The 1914 war, in which he served as a gunner on the huge 15” Howitzer gun, led him to undertake a series of etchings but he became deeply engrossed in lettering again directly it ended, because of the widespread demand for war memorials. One of these, the Canadian memorial at Vimy Ridge – engaged him and his studio for nearly four years.
Other buildings in which his inscription work may be found would necessitate a long list, but internal signage for the BBC at Broadcasting House, the Royal Institute of British Architects headquarters, the National Museum of Wales, the Courts of Justice at Allahabad, as well as buildings in Canada and the USA should be mentioned. He wrote several excellent handbooks on lettering. He also created an illuminated edition of the Hippocratic Oath for the Institute of British Dentistry.
He had no wish to have a large practice and become an administrator; he liked his chosen work too much; so he actively encouraged his assistants to set up on their own and maintained the most friendly relations with them, often calling on them for work from time to time.
He was commissioned by Frank Pick of London Underground to develop a ‘petit-serif’ variation of the standard sans- serif Johnston typeface. The Johnston Delf-Smith typeface was originally used for the London Underground Headquarters building in 1928 at 55 Broadway, St James, London and can still be seen there today.

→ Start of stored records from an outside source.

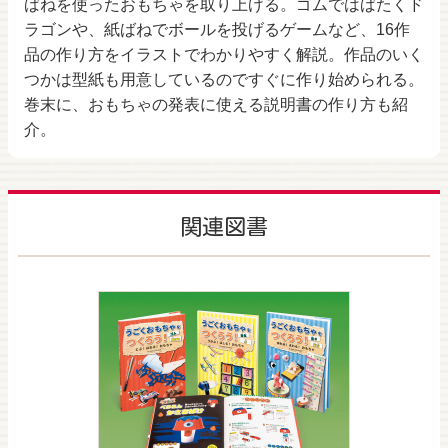
ばねを使ったおもちゃを取り上げる。ゴムではばたくド
ラゴンや、紙ばねでボールを投げるゲームなど、16作
品の作り方をイラストでわかりやすく解説。作品のいく
つかは型紙も用意しているのですぐに作り始められる。
巻末に、おもちゃの発表に使える説明書の作り方も紹
介。
関連図書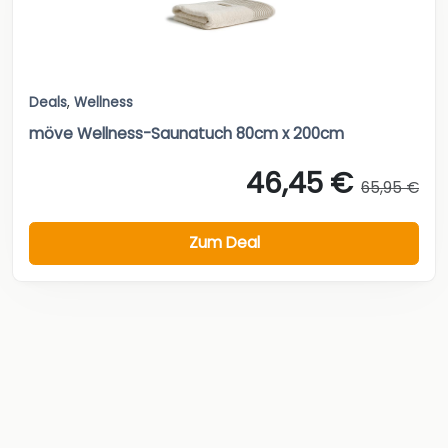
Deals
,
Wellness
möve Wellness-Saunatuch 80cm x 200cm
46,45 €
65,95 €
Zum Deal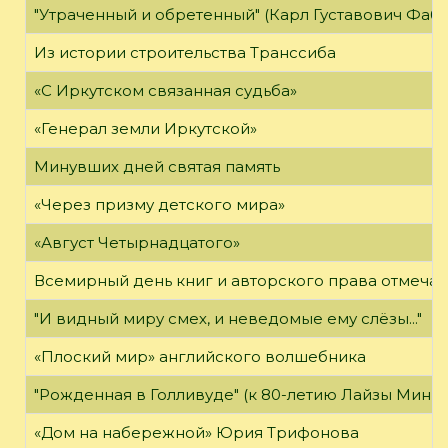
"Утраченный и обретенный" (Карл Густавович Фаб
Из истории строительства Транссиба
«С Иркутском связанная судьба»
«Генерал земли Иркутской»
Минувших дней святая память
«Через призму детского мира»
«Август Четырнадцатого»
Всемирный день книг и авторского права отмечае
"И видный миру смех, и неведомые ему слёзы..."
«Плоский мир» английского волшебника
"Рожденная в Голливуде" (к 80-летию Лайзы Минн
«Дом на набережной» Юрия Трифонова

The same type of lettering was subsequently used on the extension of the Piccadilly line from Finsbury Park to Cockfosters, and elsewhere.
Percy Smith’s wife, Ellen Delf, established the Botany Department at Westfield College, London. During WW1, she worked at the Lister Institute, researching nutrition for the armed forces. They were married in 1928. He incorporated the name Delf into his name in 1939, perhaps a mark of respect for her own innovative work as a botanist and professor at Westfield College, London.
Both traveled frequently and extensively in Europe. Ellen traveled to South Africa to help improve nutrition for the African population. Percy traveled to the US and built up lifelong connections. After they married they traveled to Italy and Palestine, where the artist continued to draw extensively. A habit he maintained throughout his life.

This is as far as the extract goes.